Bouygues caused uproar last month when it pulled its bid on the eve of the auction, claiming the French government was asking for too much money as well as questioning the validity of 3G licensing. The French government had requested a fee of FFr31.5bn (£3bn) for each licence.
Dentons acted for the French telco on UK financing law and Freshfields advised on French law.

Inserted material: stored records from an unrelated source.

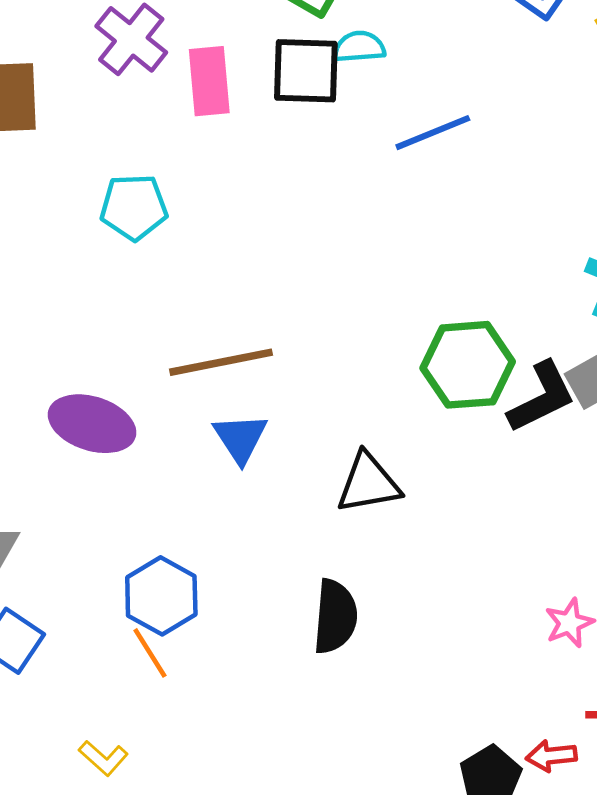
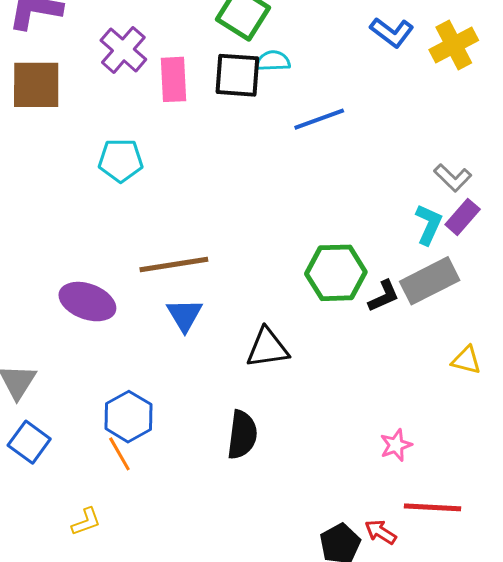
black L-shape: (542, 397) -> (384, 296), size x0.7
red arrow: (551, 756) -> (381, 532), turned 36
yellow L-shape: (103, 758) -> (86, 522), turned -64

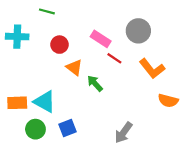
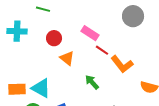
gray circle: (138, 31) -> (133, 16), moved
orange L-shape: (152, 69) -> (122, 64), moved
green arrow: (95, 83) -> (92, 82), moved

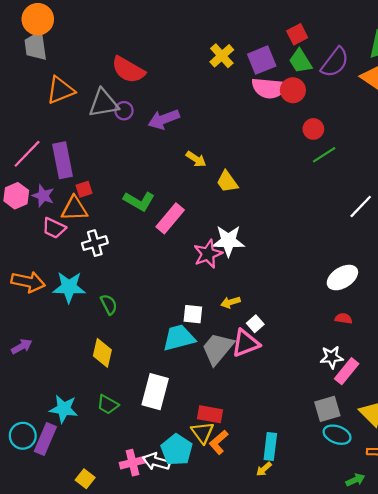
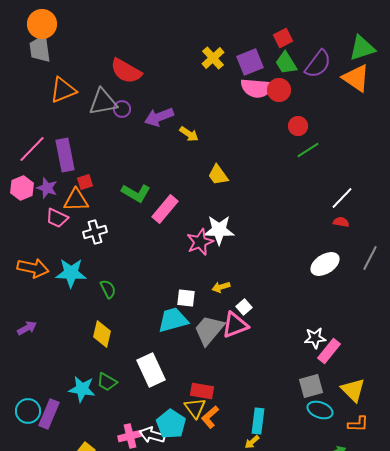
yellow arrow: (196, 159) -> (189, 134), moved
red semicircle: (343, 318) -> (341, 222), moved
white rectangle: (155, 392) -> (151, 370), turned -40
cyan star: (64, 409) -> (82, 389), moved

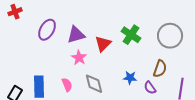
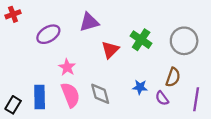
purple ellipse: (47, 30) -> (48, 34), turned 30
purple triangle: (76, 35) -> (89, 22), moved
pink star: (79, 58) -> (67, 67), moved
pink semicircle: (67, 85) -> (70, 95), size x1.6

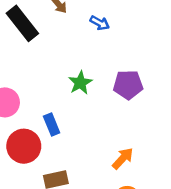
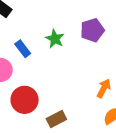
blue rectangle: (52, 124) -> (23, 49), moved

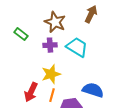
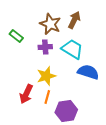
brown arrow: (91, 14) -> (74, 20), moved
blue semicircle: (93, 90) -> (88, 72), moved

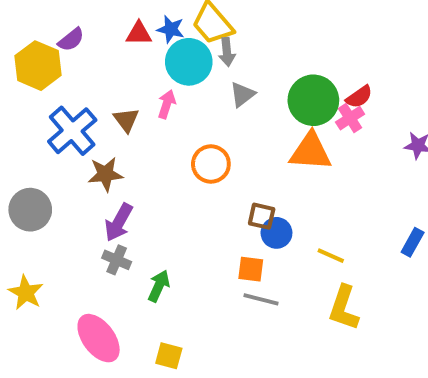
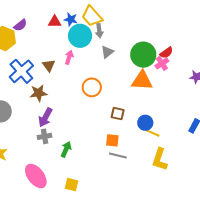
blue circle: (276, 233) -> (145, 123), moved
gray cross: (117, 260) -> (45, 136), turned -32

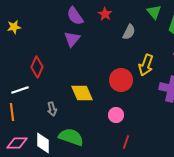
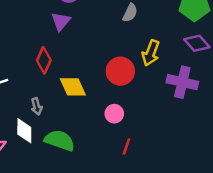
red diamond: (37, 67) -> (44, 60), moved
white diamond: (43, 143) -> (24, 131), moved

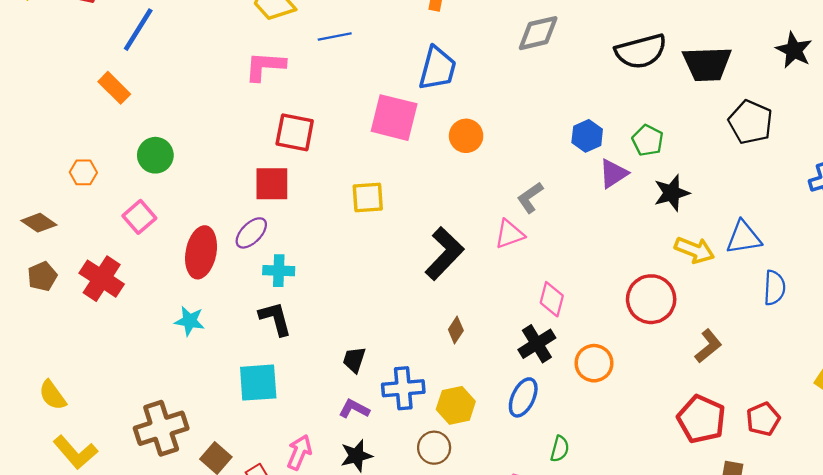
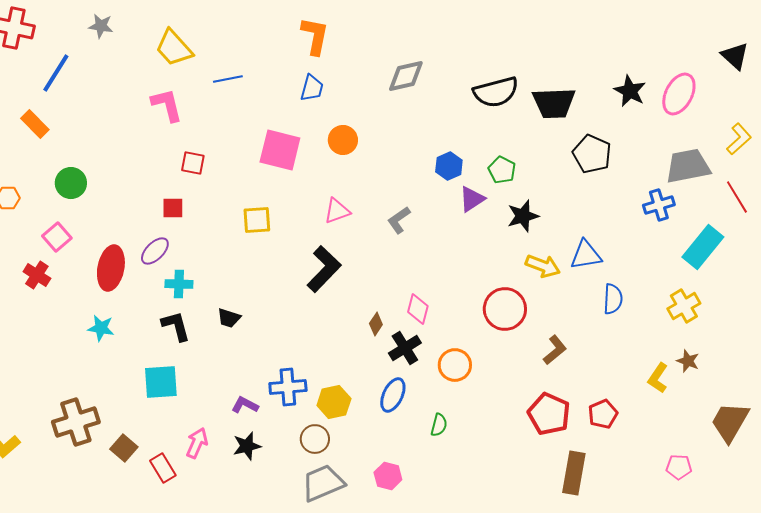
pink L-shape: (265, 66) -> (167, 105), turned 72
blue trapezoid: (437, 68) -> (312, 88), moved, size x0.7
red square: (295, 132) -> (193, 163), size x0.7
orange circle: (466, 136) -> (343, 140), moved
red square: (272, 184) -> (173, 208), size x0.7
pink triangle: (509, 234) -> (337, 211), moved
red cross: (102, 279) -> (37, 275), moved, size x0.7
brown diamond: (456, 330) -> (376, 324), moved
black trapezoid: (354, 360) -> (229, 318), moved, turned -90
green semicircle: (560, 449) -> (439, 425), moved

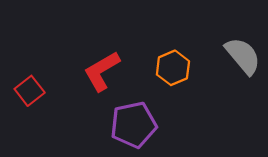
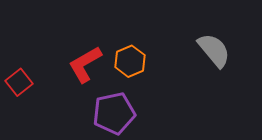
orange hexagon: (173, 68) -> (130, 61), moved

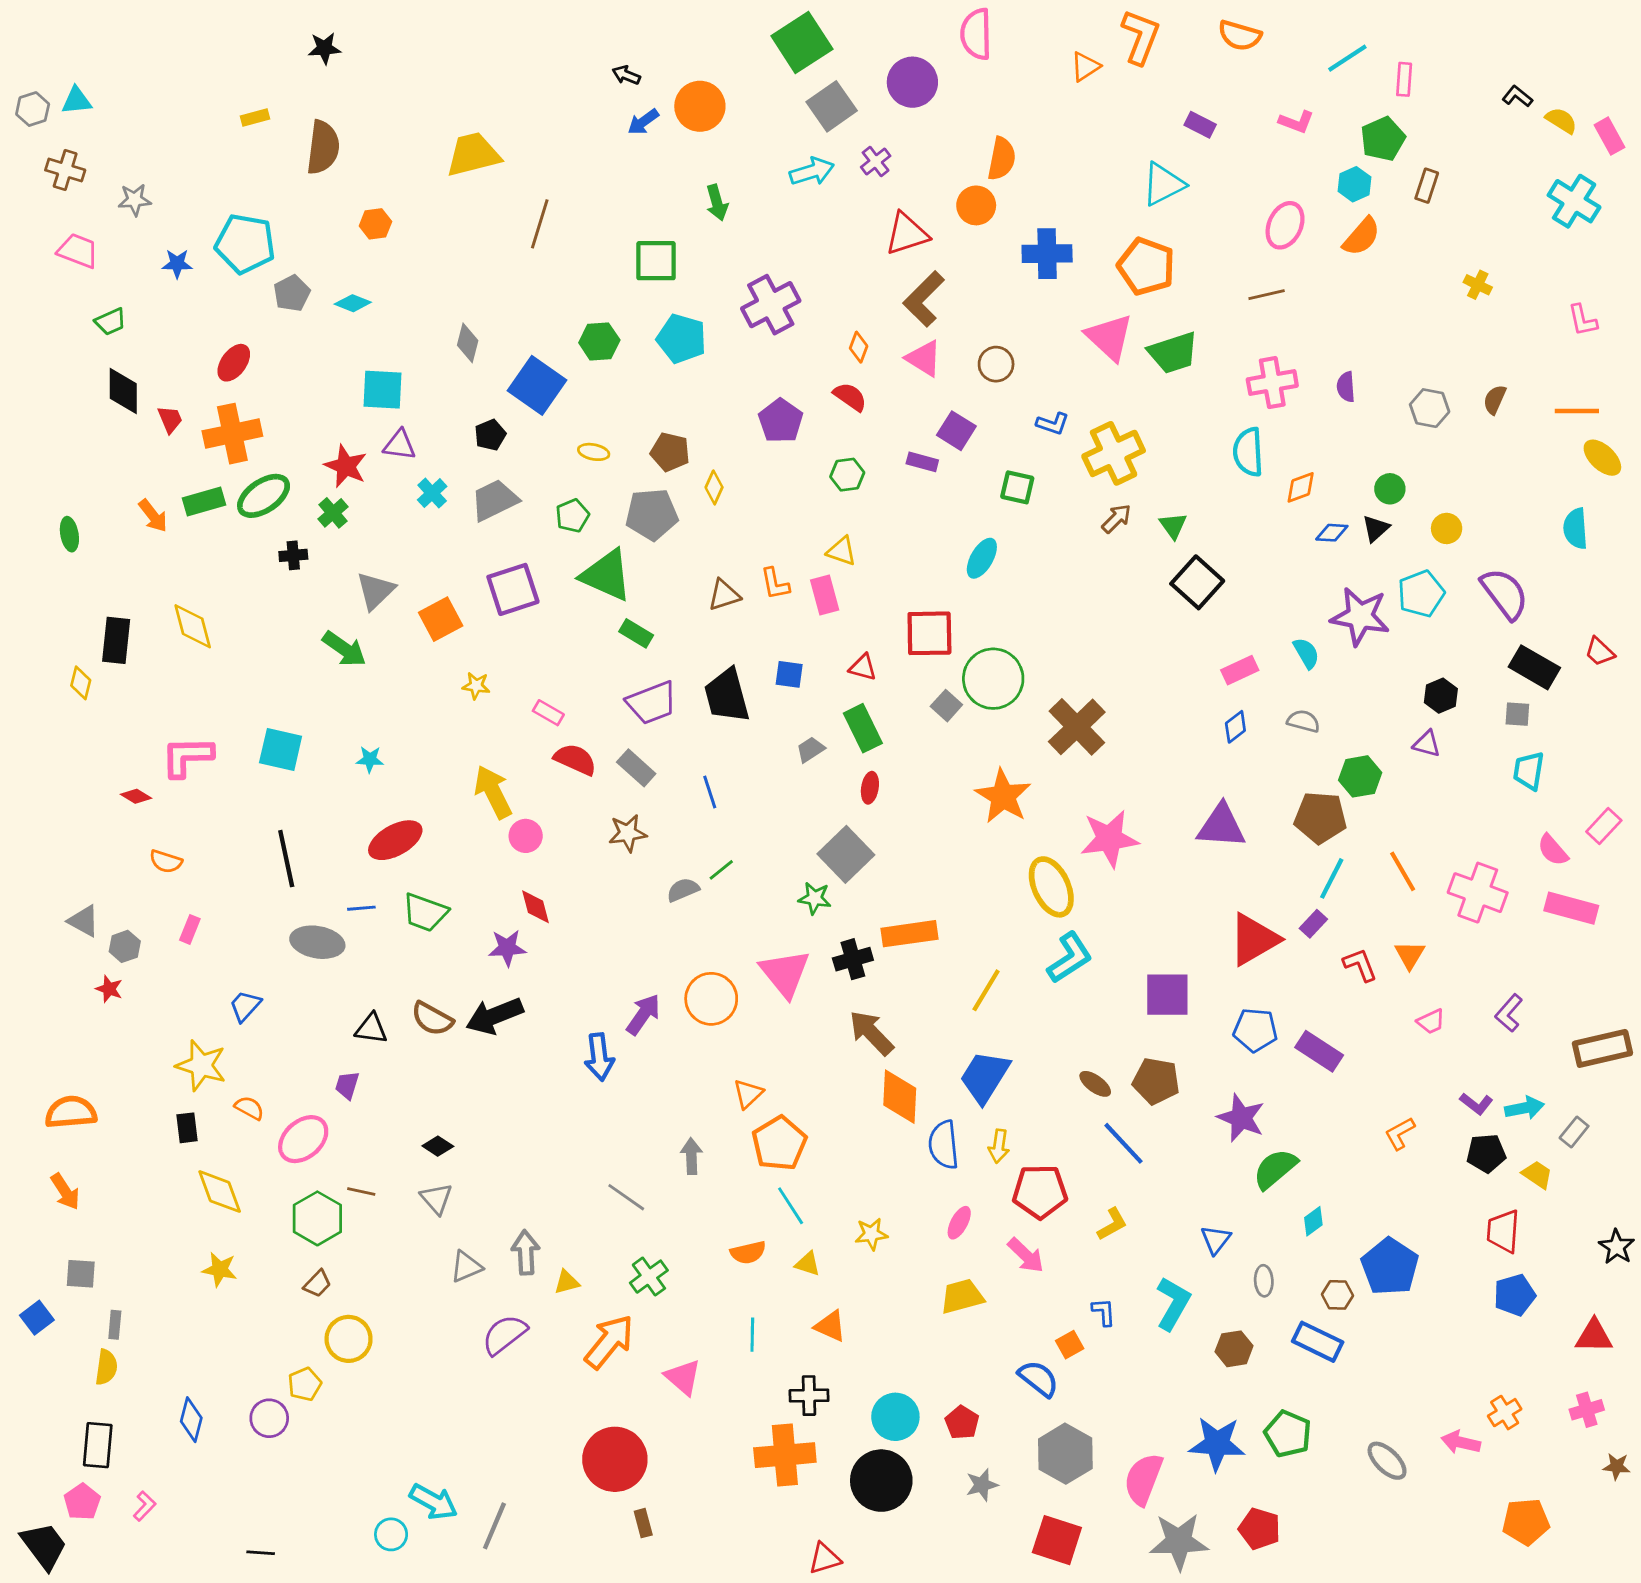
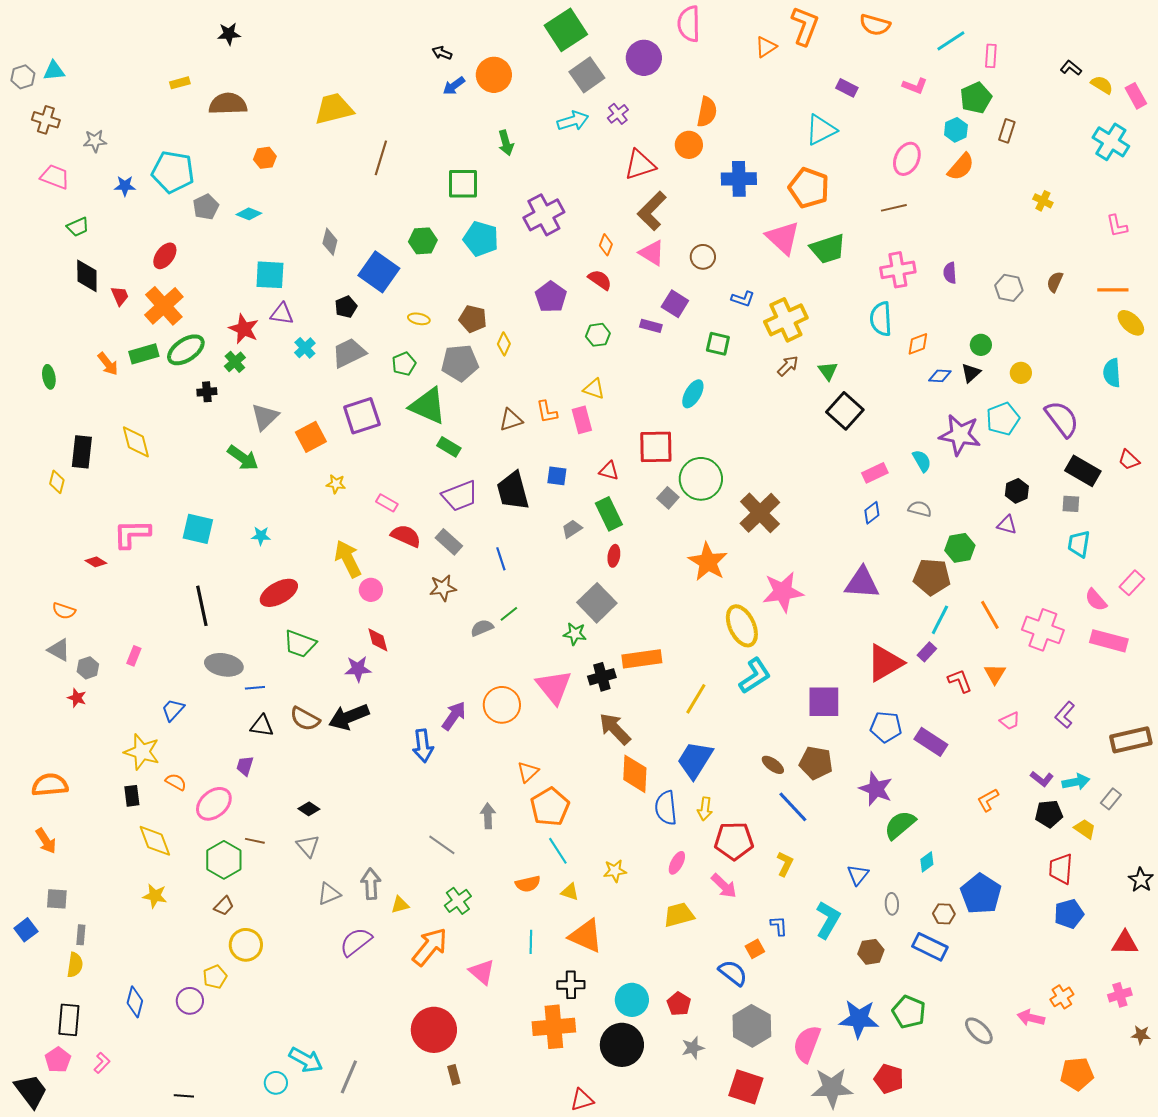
brown semicircle: (323, 147) -> (228, 104), turned -99
orange cross: (232, 434) -> (164, 306), turned -30
orange semicircle: (166, 861) -> (64, 611), moved
blue line: (361, 908) -> (255, 688), moved
yellow L-shape: (1112, 1224) -> (785, 864), turned -35
orange triangle: (830, 1326) -> (586, 936), size x1.5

Allen & Overy was instructed by the non-disclosed banks which financed Bouygues.
Dentons lead partner Matthew Jones claims ignorance of which other firms pitched for the deal, but adds: “Getting that job was the direct result of the merger [between Denton Hall and Wilde Sapte].”
Dentons banking and finance partner Chris Fanner also acted on the team, which consisted of three more assistants.
Bouygues' decision to pull out of the auction has sent shock waves through the telecoms industry, particularly as such auctions are major money spinners for the government.
But the French authorities had to pull the original auction after it was left with only two bidders, Orange, owned by France Telecom, and Vivendi's SFR. Suez Lyonnaise pulled out of the auction with Bouygues, leaving the government unable to continue in case it created a duopoly.
Similarly in Australia there are growing concerns that its auction – scheduled for March – could end up being a similar fiasco.
The French auction will be re-staged, although a date has yet to be set. Jones says the firm is awaiting instructions from Bouygues on what its next move will be.